POLITIQUE

Accord en vue pour un traité de libre-échange Canada-Union européenne

16/10/2013 03:21 EDT | Actualisé 16/12/2013 05:12 EST
Radio-Canada

OTTAWA - Le Canada et l'Union européenne sont sur le point de conclure leurs négociations sur un traité de libre-échange, amorcées en mai 2009, a annoncé mercredi le premier ministre canadien Stephen Harper.

"Nous allons bientôt terminer les négociations sur un accord commercial et économique avec l'Union européenne", a déclaré M. Harper aux élus de son parti, quelques heures avant la reprise des travaux du Parlement.

Les deux parties sont parvenues à s'entendre en principe sur les exportations de fromage européen au Canada, éliminant l'un des derniers obstacles à la conclusion d'un accord global, ont indiqué des sources gouvernementales canadiennes.

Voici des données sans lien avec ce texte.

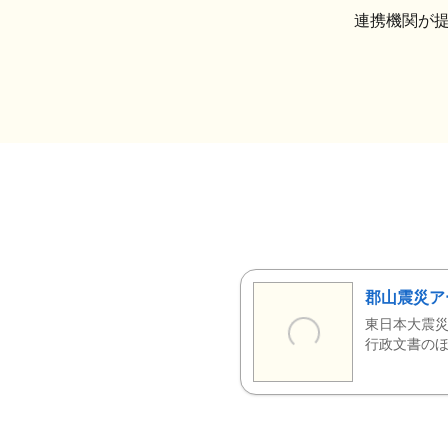
連携機関が
郡山震災ア
東日本大震災
行政文書のほ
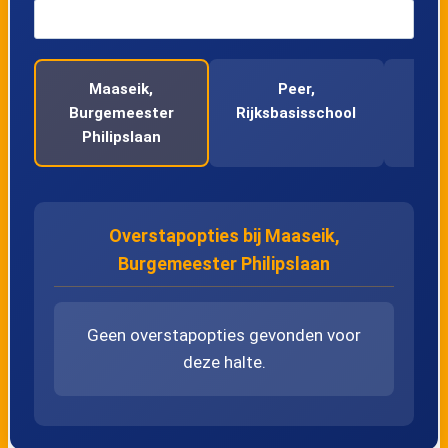
45
Kinrooi, Leuerbroek
46
Kinrooi, Dorpsplein
Maaseik,
Peer,
Pee
Burgemeester
Rijksbasisschool
47
Kinrooi, Breeërsteenweg
Philipslaan
48
Kinrooi, Luitestraat
Overstapopties bij Maaseik,
49
Tongerlo, Vogelsdonk
Burgemeester Philipslaan
50
Bree, Processieweg
Geen overstapopties gevonden voor
deze halte.
51
Bree, Kanaal Noord
52
Bree, Opitterpoort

Cette entente de principe doit maintenant être soumise aux gouvernements de chacune des 10 provinces du Canada en vue de sa ratification finale.

La question des produits laitiers était l'un des contentieux qui restaient à régler, tout comme l'ouverture du marché européen au boeuf canadien, avait indiqué il y a deux semaines le ministre français de l'Economie, Pierre Moscovici, en visite au Canada.

"Les négociations avec l'Union européenne se poursuivent", a déclaré à l'AFP Rudy Husny, porte-parole du ministre canadien du Commerce Ed Fast.

"Les discussions se poursuivent au plus haut niveau entre l'Union européenne et le Canada en vue de parvenir à un accord global de libre-échange, avec l'espoir que les négociations puissent être conclues dans les prochains jours", a confié de son côté John Clancy, porte-parole du commissaire européen chargé du Commerce.

Mercredi, l'association des producteurs laitiers du Canada s'est prononcée contre un accord qui permettrait à l'UE de vendre plus de fromage au Canada, affirmant qu'elle bénéficiait déjà d'un quota très généreux.

"Cet accord remplacerait nos produits locaux par des fromages subventionnés de l'Union européenne et risquerait d'entraîner la fermeture de nos petites entreprises ou de nous chasser du marché. Cela est inacceptable", a souligné le groupement.

Le porte-parole du ministre canadien du Commerce a cependant réaffirmé l'engagement du gouvernement fédéral à protéger les secteurs agricoles régis selon le système de la gestion de l'offre.

"Notre gouvernement a été clair. Les trois piliers de notre système intérieur doivent rester intacts: le contrôle de la production, le contrôle des importations et celui des prix", a-t-il dit.

Le chef de la première opposition à Ottawa, Thomas Mulcair, du Nouveau parti démocratique (NPD, gauche) a cependant dit craindre que Stephen Harper ne soit en train de laisser tomber les producteurs laitiers canadiens et lui a demandé de rendre public le texte de l'accord.

En 2011, le commerce entre le Canada et l'Union européenne s'est élevé à 116,4 milliards de dollars canadiens (environ 86 milliards d'euros), faisant de l'UE le deuxième partenaire commercial du Canada, loin derrière les Etats-Unis.

Un accord transatlantique permettrait aux sociétés canadiennes d'accéder à un marché de 500 millions de consommateurs. A l'inverse, le Canada éliminerait ses barrières tarifaires sur 98% de ses importations en provenance de l'UE.

Un accord avec le Canada pourrait servir de base à l'UE dans les négociations qu'elle a engagées en juillet avec les Etats-Unis visant à créer la plus grande zone de libre-échange au monde.